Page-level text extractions
::::::::::

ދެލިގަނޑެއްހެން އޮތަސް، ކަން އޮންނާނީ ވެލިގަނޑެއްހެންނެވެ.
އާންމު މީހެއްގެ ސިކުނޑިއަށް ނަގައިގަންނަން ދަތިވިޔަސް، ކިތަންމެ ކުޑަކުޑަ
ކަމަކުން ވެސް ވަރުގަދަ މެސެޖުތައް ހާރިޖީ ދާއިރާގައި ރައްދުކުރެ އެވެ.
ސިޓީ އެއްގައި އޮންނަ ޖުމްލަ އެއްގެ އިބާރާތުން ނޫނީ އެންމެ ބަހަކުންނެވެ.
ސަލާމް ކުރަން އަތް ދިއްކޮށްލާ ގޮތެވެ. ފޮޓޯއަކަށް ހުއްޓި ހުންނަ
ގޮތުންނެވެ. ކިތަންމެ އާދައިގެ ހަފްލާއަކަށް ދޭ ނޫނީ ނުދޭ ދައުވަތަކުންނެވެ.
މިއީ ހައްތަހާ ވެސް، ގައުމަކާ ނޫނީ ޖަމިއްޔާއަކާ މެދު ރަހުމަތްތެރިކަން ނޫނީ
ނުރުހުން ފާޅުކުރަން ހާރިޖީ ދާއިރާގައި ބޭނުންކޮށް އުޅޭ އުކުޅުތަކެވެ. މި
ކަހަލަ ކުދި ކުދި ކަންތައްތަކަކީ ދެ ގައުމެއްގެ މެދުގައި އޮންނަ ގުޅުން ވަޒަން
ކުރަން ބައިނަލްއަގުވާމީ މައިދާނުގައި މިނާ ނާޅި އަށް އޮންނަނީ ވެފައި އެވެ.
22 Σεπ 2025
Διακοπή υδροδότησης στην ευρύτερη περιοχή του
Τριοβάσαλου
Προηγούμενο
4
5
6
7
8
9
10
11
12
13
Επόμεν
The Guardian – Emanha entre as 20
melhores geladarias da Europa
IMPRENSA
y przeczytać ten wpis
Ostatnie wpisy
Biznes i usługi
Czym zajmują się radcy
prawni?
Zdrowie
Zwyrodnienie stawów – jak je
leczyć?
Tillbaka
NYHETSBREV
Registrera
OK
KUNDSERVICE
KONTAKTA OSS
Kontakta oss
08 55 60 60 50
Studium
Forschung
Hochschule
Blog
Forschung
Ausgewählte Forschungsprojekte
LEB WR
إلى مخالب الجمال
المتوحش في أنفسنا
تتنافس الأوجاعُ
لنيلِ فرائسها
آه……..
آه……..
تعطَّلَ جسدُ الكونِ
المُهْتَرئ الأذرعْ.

::::::::::

Restate word for word the lines of the data above, starting at the line containing "ގޮތުންނެވެ. ކިތަންމެ އާދައިގެ" and ending at the line containing "08 55 60 60 50", both included, and nothing more.

ގޮތުންނެވެ. ކިތަންމެ އާދައިގެ ހަފްލާއަކަށް ދޭ ނޫނީ ނުދޭ ދައުވަތަކުންނެވެ.
މިއީ ހައްތަހާ ވެސް، ގައުމަކާ ނޫނީ ޖަމިއްޔާއަކާ މެދު ރަހުމަތްތެރިކަން ނޫނީ
ނުރުހުން ފާޅުކުރަން ހާރިޖީ ދާއިރާގައި ބޭނުންކޮށް އުޅޭ އުކުޅުތަކެވެ. މި
ކަހަލަ ކުދި ކުދި ކަންތައްތަކަކީ ދެ ގައުމެއްގެ މެދުގައި އޮންނަ ގުޅުން ވަޒަން
ކުރަން ބައިނަލްއަގުވާމީ މައިދާނުގައި މިނާ ނާޅި އަށް އޮންނަނީ ވެފައި އެވެ.
22 Σεπ 2025
Διακοπή υδροδότησης στην ευρύτερη περιοχή του
Τριοβάσαλου
Προηγούμενο
4
5
6
7
8
9
10
11
12
13
Επόμεν
The Guardian – Emanha entre as 20
melhores geladarias da Europa
IMPRENSA
y przeczytać ten wpis
Ostatnie wpisy
Biznes i usługi
Czym zajmują się radcy
prawni?
Zdrowie
Zwyrodnienie stawów – jak je
leczyć?
Tillbaka
NYHETSBREV
Registrera
OK
KUNDSERVICE
KONTAKTA OSS
Kontakta oss
08 55 60 60 50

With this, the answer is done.